■ **Dataset excerpts**
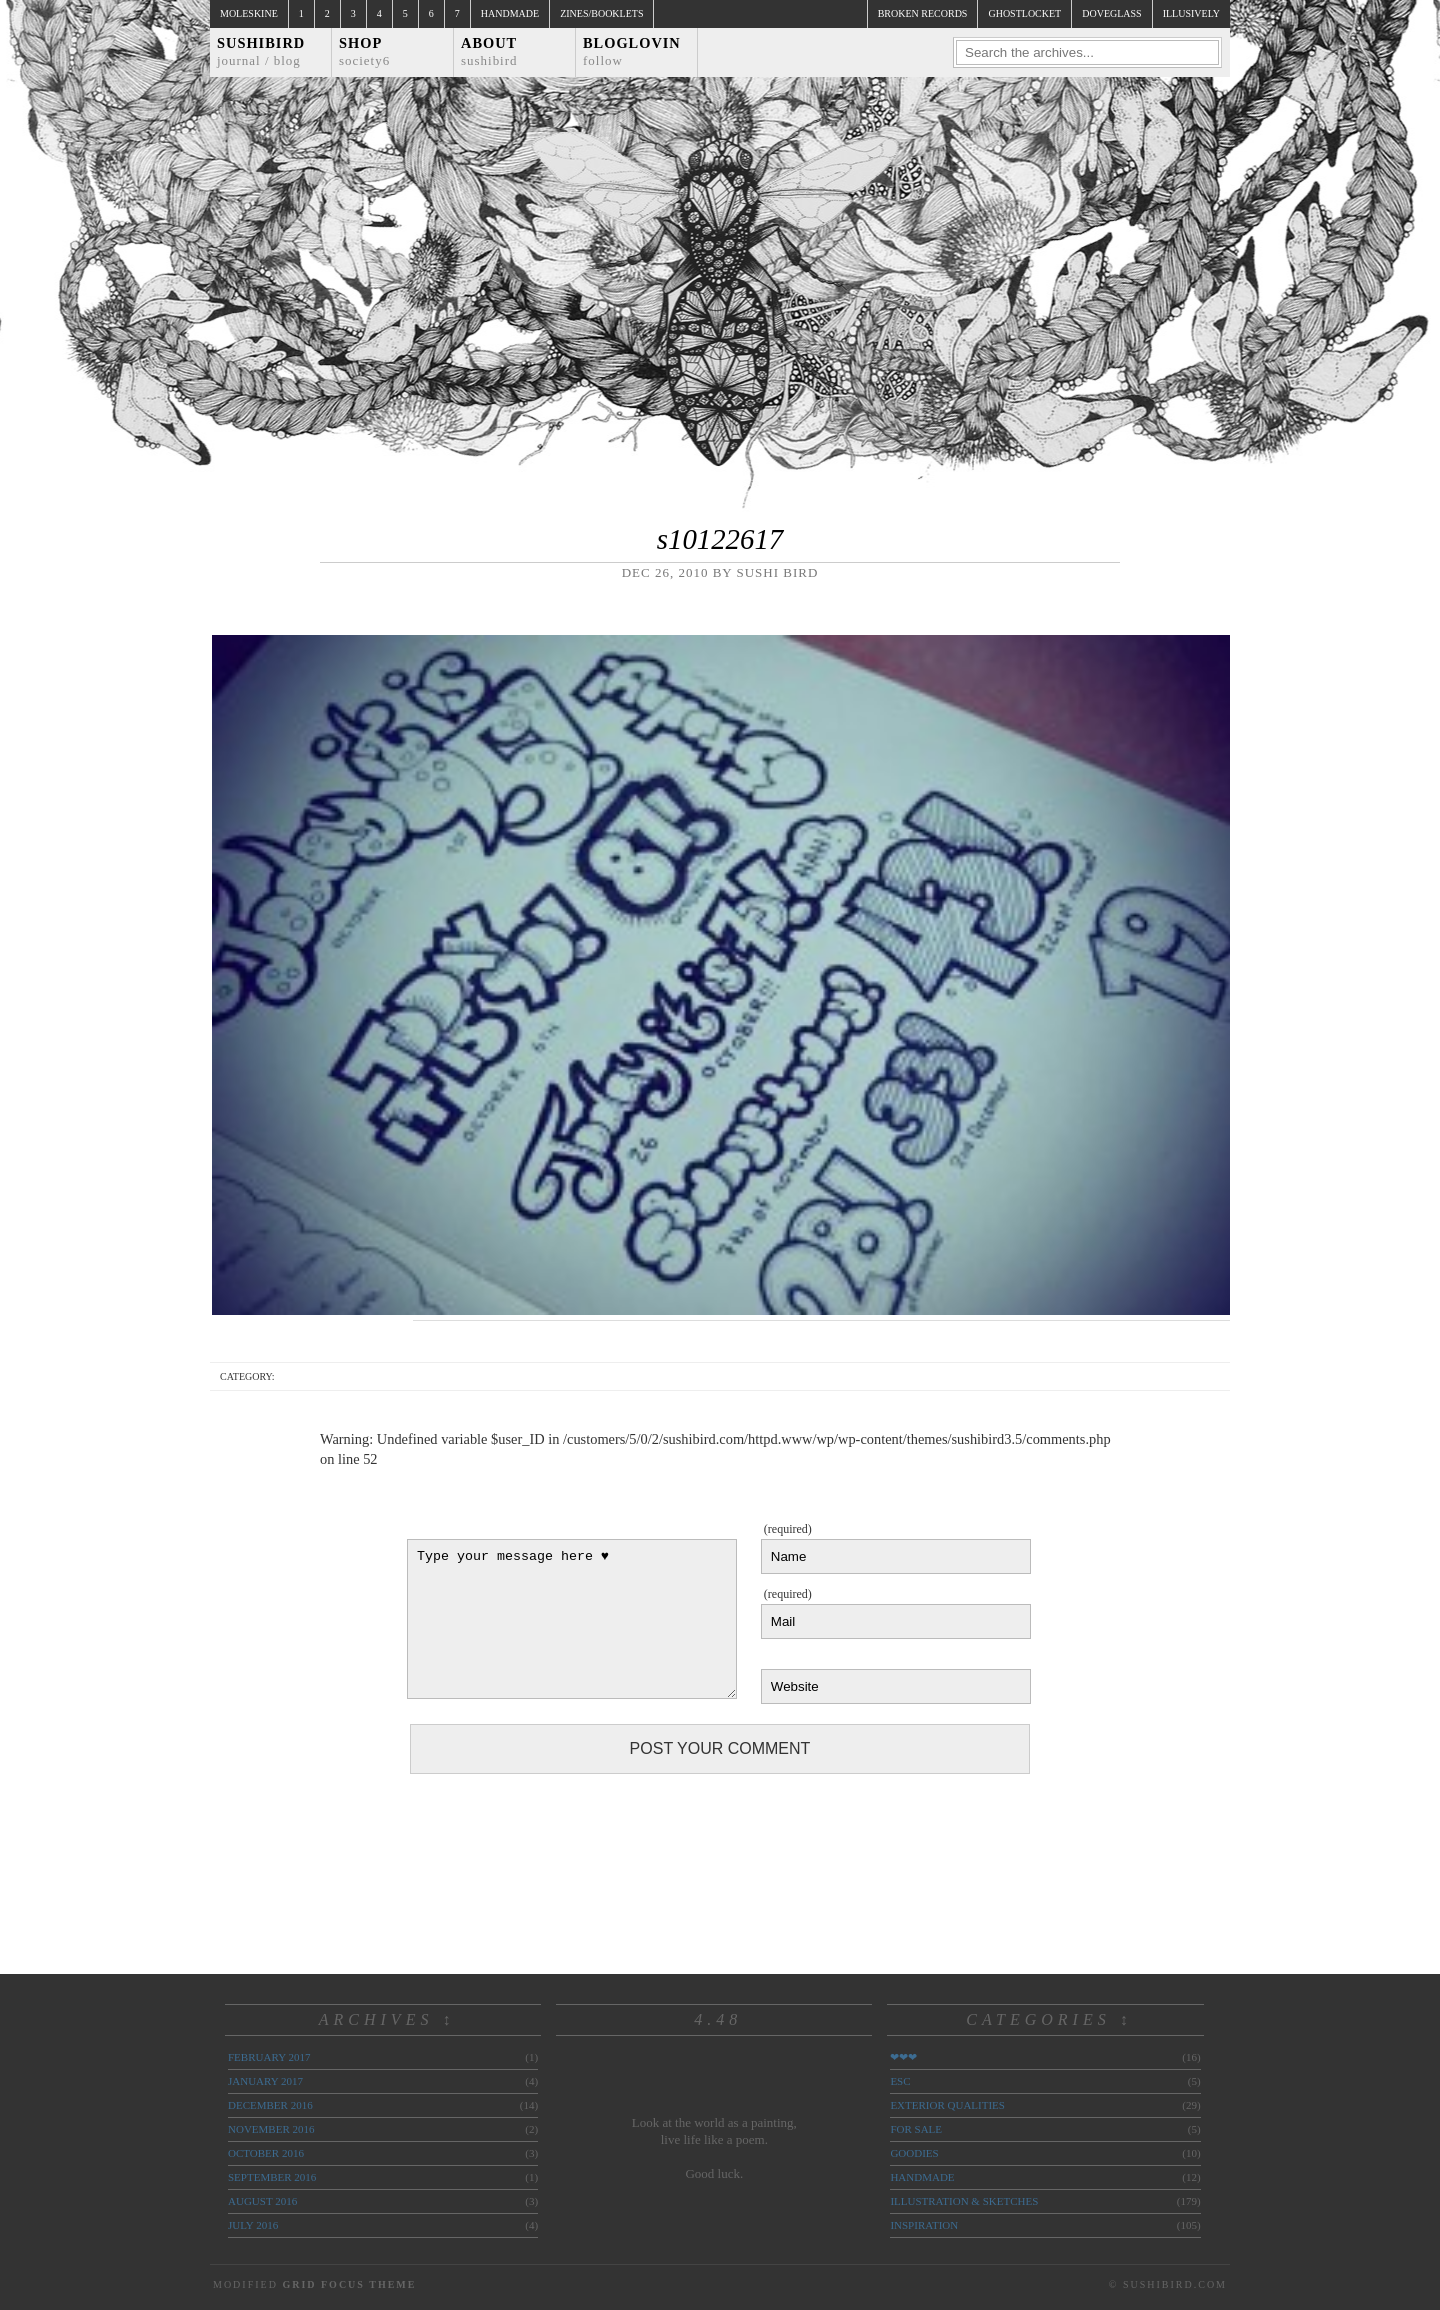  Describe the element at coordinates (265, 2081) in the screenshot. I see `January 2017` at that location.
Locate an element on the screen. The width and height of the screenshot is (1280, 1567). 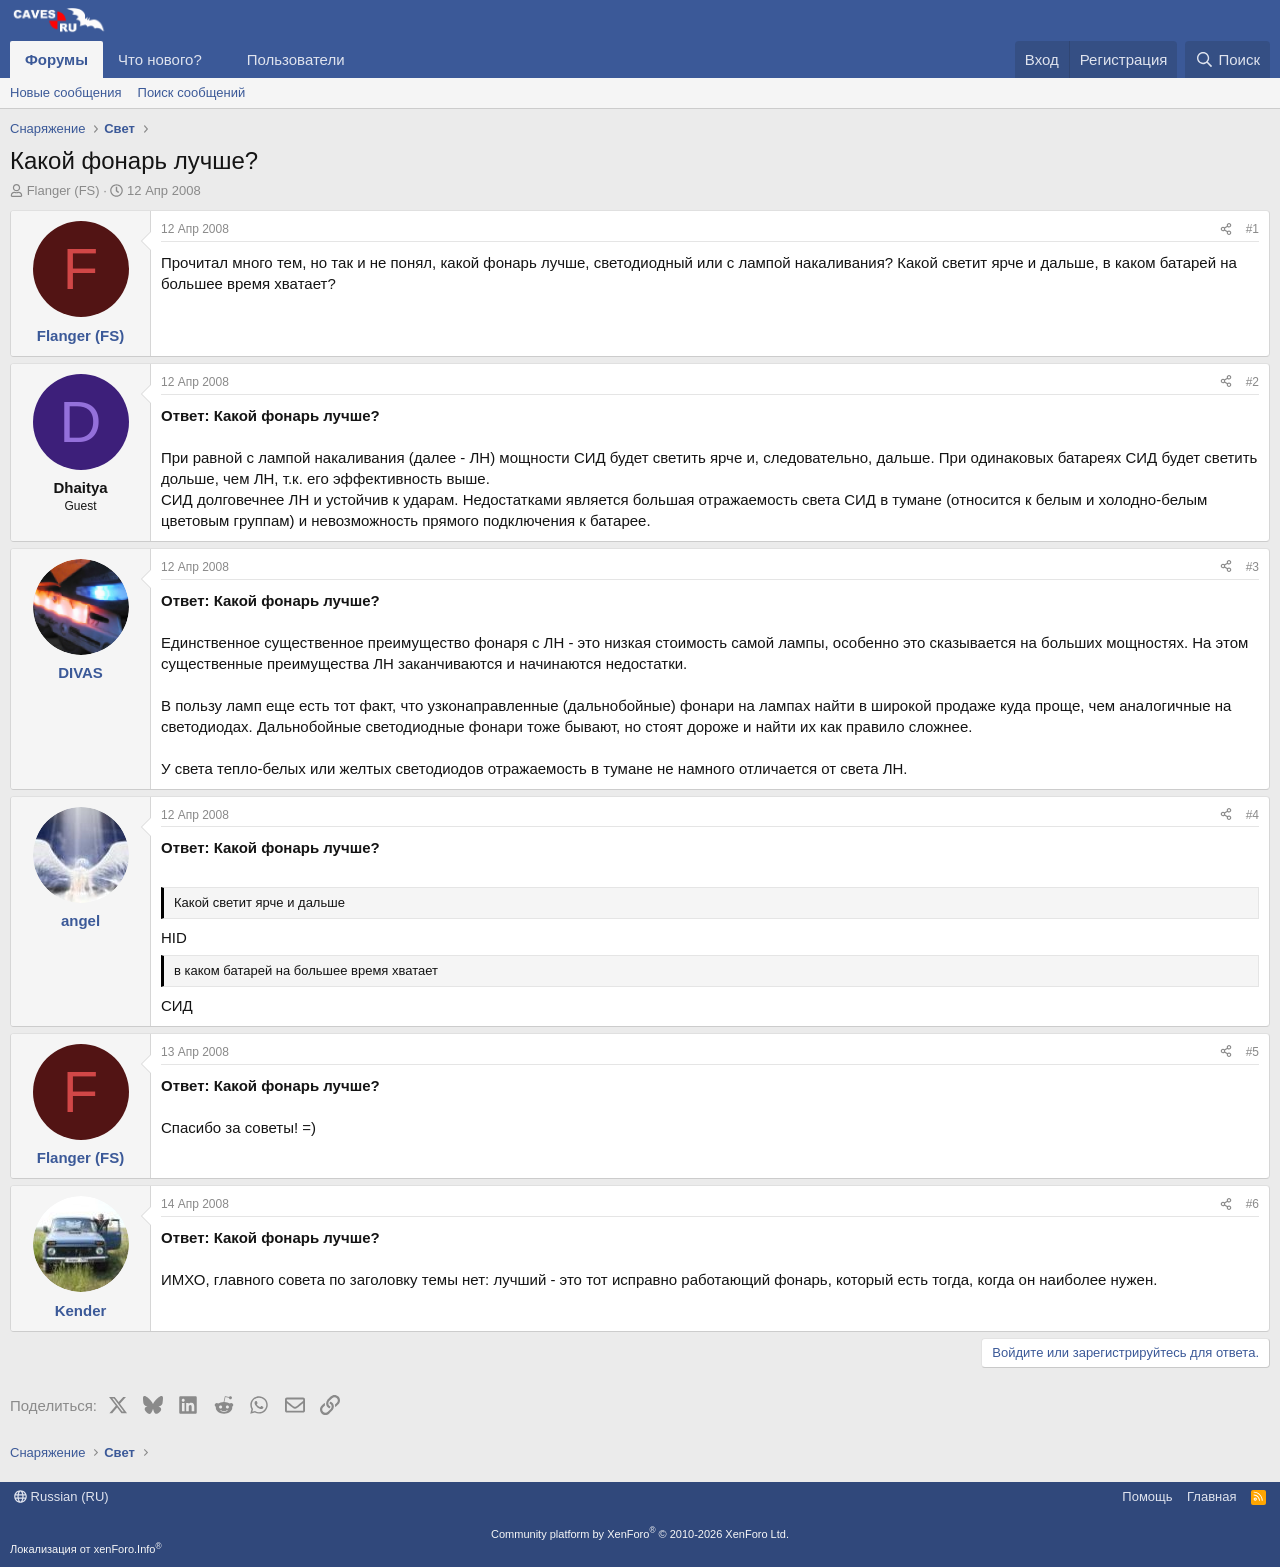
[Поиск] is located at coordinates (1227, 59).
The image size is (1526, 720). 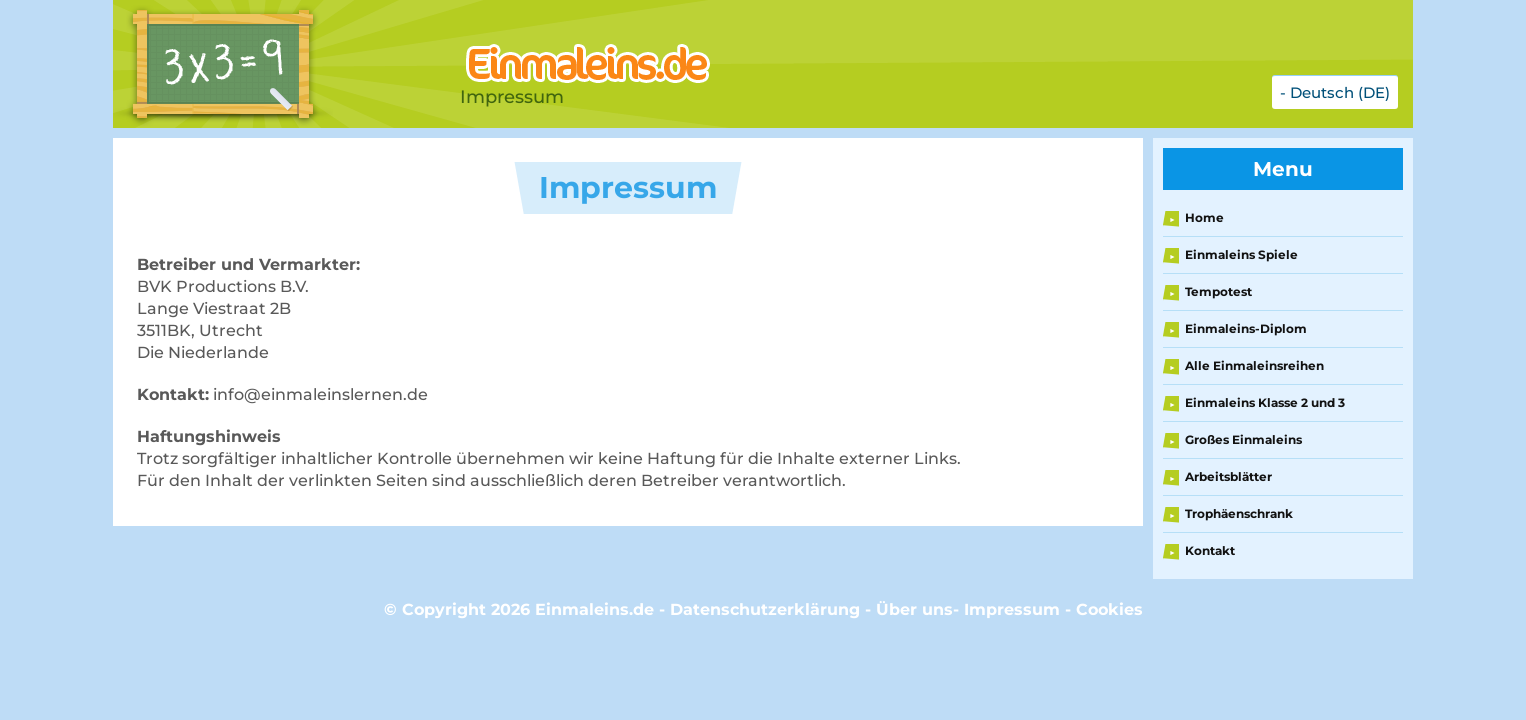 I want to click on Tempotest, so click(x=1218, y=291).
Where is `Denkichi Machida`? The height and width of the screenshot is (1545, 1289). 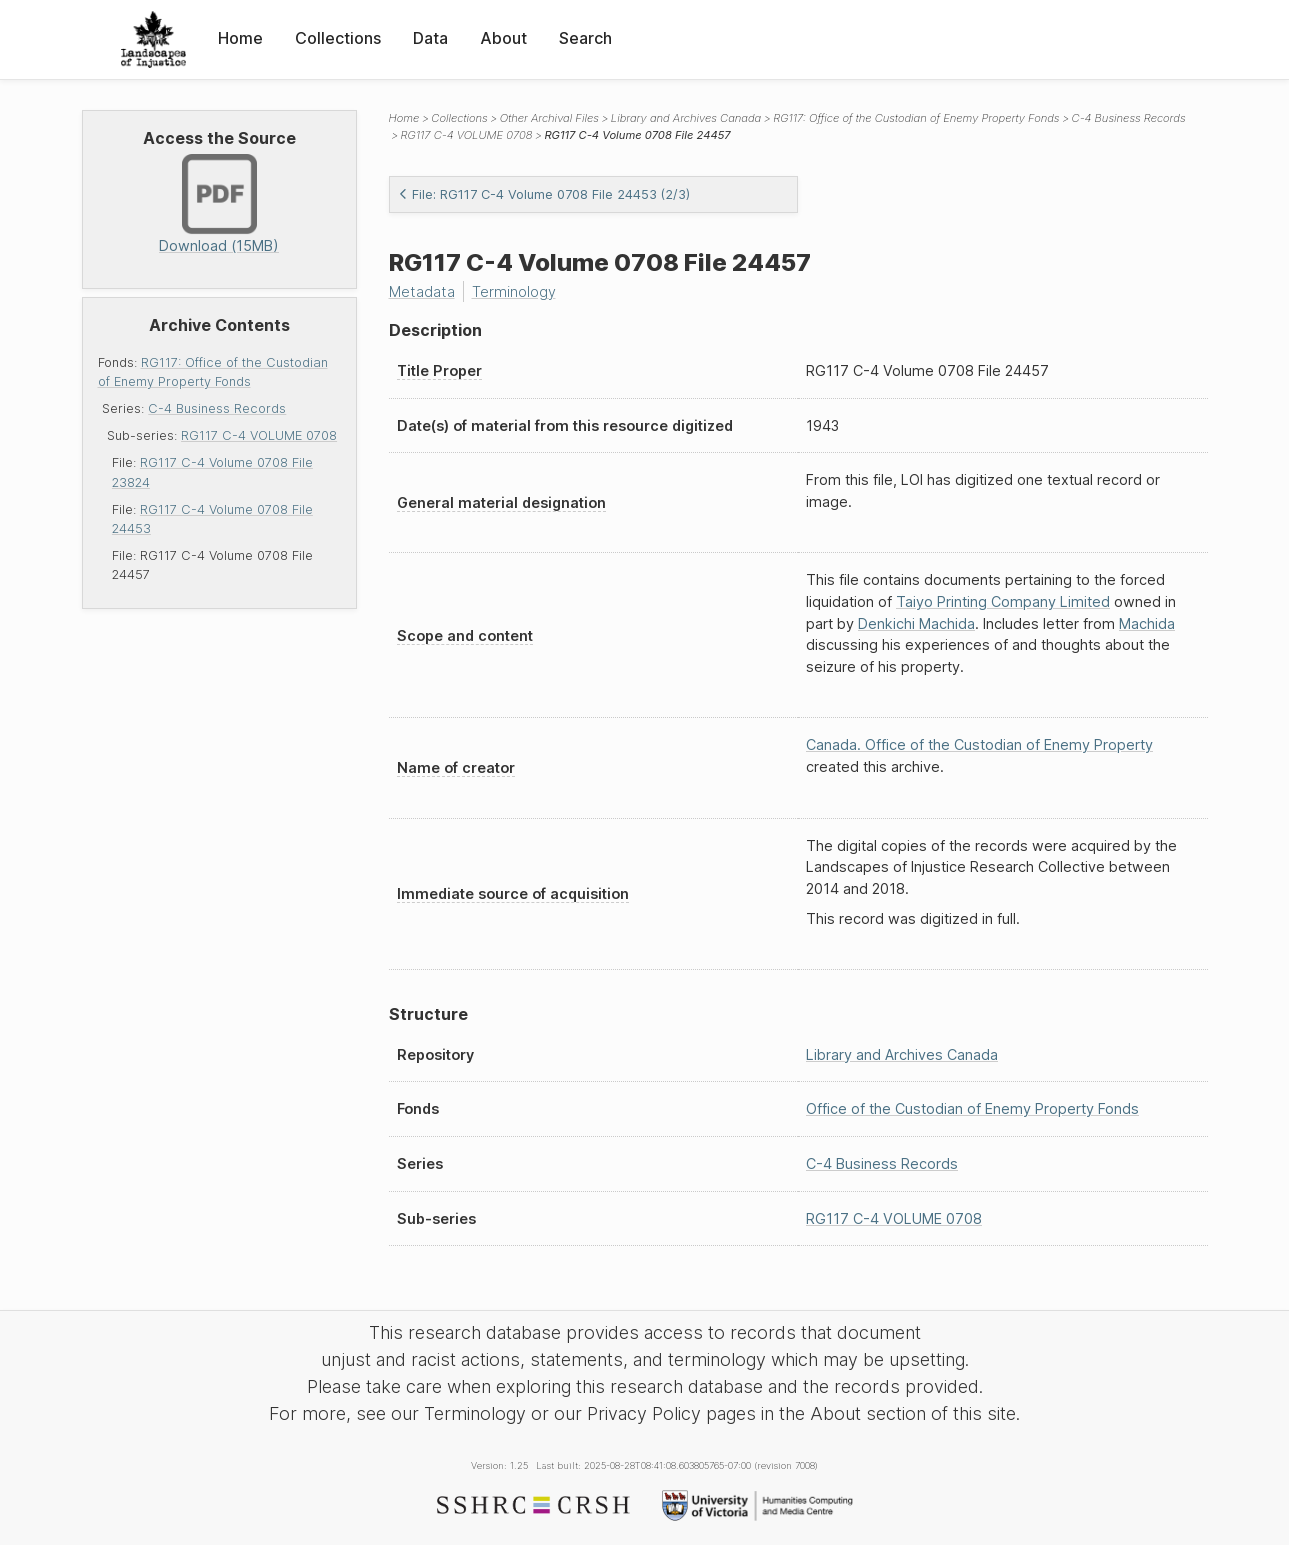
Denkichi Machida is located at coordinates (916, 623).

■ **Exercise objective**
Once you find the line containing "is (1545, 1289).", transcribe it and each line after it to the end of the records exactly, and leave out the pictures.

■ **Output for this task**
Where is `Denkichi Machida`? The height and width of the screenshot is (1545, 1289). 
Denkichi Machida is located at coordinates (916, 623).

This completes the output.